DESCRIPTION OF THE TASK => Print exactly and only the lines that run from the one containing "Une clôture est un élément indispensable pour" through the end of the material, please, omitting pictures.
:::::
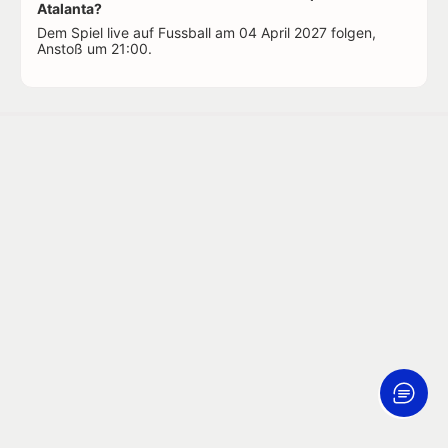
Atalanta?
Dem Spiel live auf Fussball am 04 April 2027 folgen,
Anstoß um 21:00.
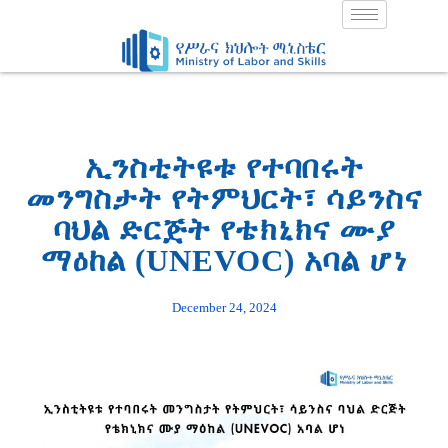
Skip
to
content
ኢንስቲትዩቱ የተባበሩት
መንግስታት የትምህርት፣ ሳይንስና
ባህል ድርጅት የቴክኒክና ሙያ
ማዕከል (UNEVOC) አባል ሆነ
December 24, 2024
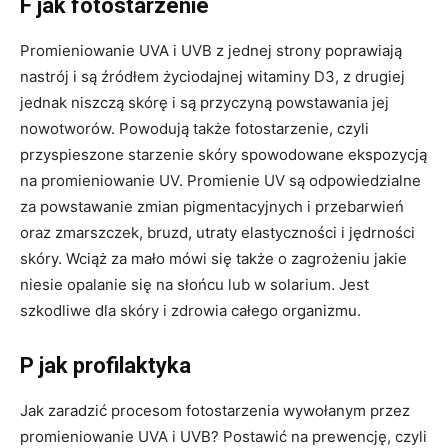
F jak fotostarzenie
Promieniowanie UVA i UVB z jednej strony poprawiają
nastrój i są źródłem życiodajnej witaminy D3, z drugiej
jednak niszczą skórę i są przyczyną powstawania jej
nowotworów. Powodują także fotostarzenie, czyli
przyspieszone starzenie skóry spowodowane ekspozycją
na promieniowanie UV. Promienie UV są odpowiedzialne
za powstawanie zmian pigmentacyjnych i przebarwień
oraz zmarszczek, bruzd, utraty elastyczności i jędrności
skóry. Wciąż za mało mówi się także o zagrożeniu jakie
niesie opalanie się na słońcu lub w solarium. Jest
szkodliwe dla skóry i zdrowia całego organizmu.
P jak profilaktyka
Jak zaradzić procesom fotostarzenia wywołanym przez
promieniowanie UVA i UVB? Postawić na prewencję, czyli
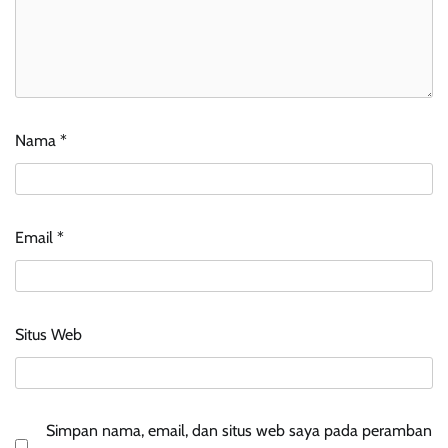
Nama
*
Email
*
Situs Web
Simpan nama, email, dan situs web saya pada peramban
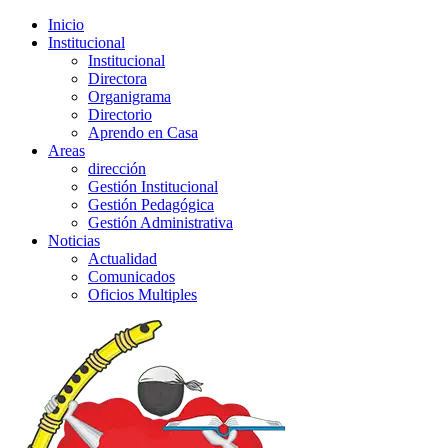
Inicio
Institucional
Institucional
Directora
Organigrama
Directorio
Aprendo en Casa
Areas
dirección
Gestión Institucional
Gestión Pedagógica
Gestión Administrativa
Noticias
Actualidad
Comunicados
Oficios Multiples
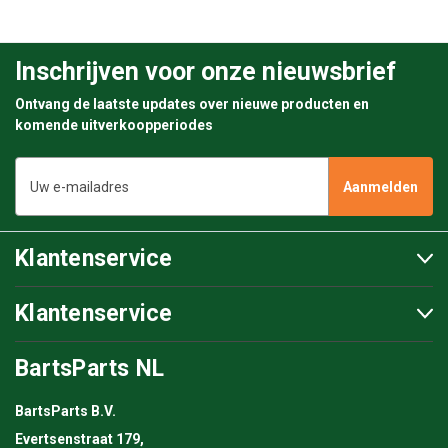
Inschrijven voor onze nieuwsbrief
Ontvang de laatste updates over nieuwe producten en
komende uitverkoopperiodes
E-
mailadres
Klantenservice
Klantenservice
BartsParts NL
BartsParts B.V.
Evertsenstraat 179,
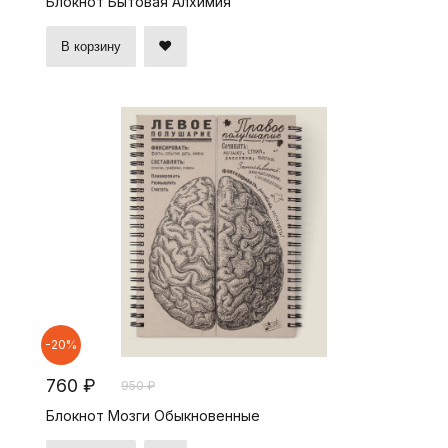
Блокнот Бытовая Алхимия
В корзину
-20%
760 ₽
950 ₽
Блокнот Мозги Обыкновенные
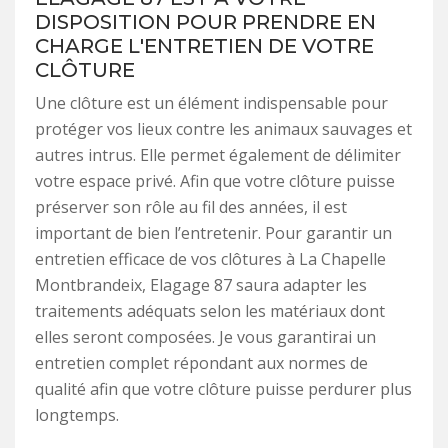
DISPOSITION POUR PRENDRE EN
CHARGE L'ENTRETIEN DE VOTRE
CLÔTURE
Une clôture est un élément indispensable pour
protéger vos lieux contre les animaux sauvages et
autres intrus. Elle permet également de délimiter
votre espace privé. Afin que votre clôture puisse
préserver son rôle au fil des années, il est
important de bien l’entretenir. Pour garantir un
entretien efficace de vos clôtures à La Chapelle
Montbrandeix, Elagage 87 saura adapter les
traitements adéquats selon les matériaux dont
elles seront composées. Je vous garantirai un
entretien complet répondant aux normes de
qualité afin que votre clôture puisse perdurer plus
longtemps.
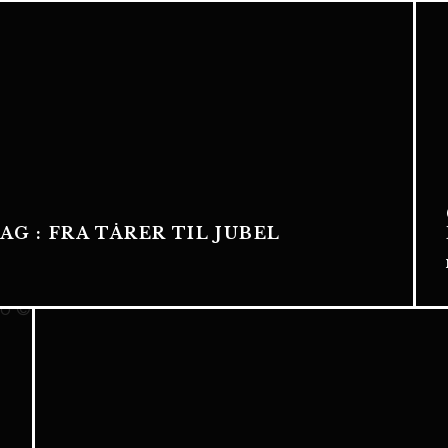
AG : FRA TÅRER TIL JUBEL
:::::
EXERCISE SOLUTION =>
Une clôture est un élément indispensable pour
protéger vos lieux contre les animaux sauvages et
autres intrus. Elle permet également de délimiter
votre espace privé. Afin que votre clôture puisse
préserver son rôle au fil des années, il est
important de bien l’entretenir. Pour garantir un
entretien efficace de vos clôtures à La Chapelle
Montbrandeix, Elagage 87 saura adapter les
traitements adéquats selon les matériaux dont
elles seront composées. Je vous garantirai un
entretien complet répondant aux normes de
qualité afin que votre clôture puisse perdurer plus
longtemps.
AG : FRA TÅRER TIL JUBEL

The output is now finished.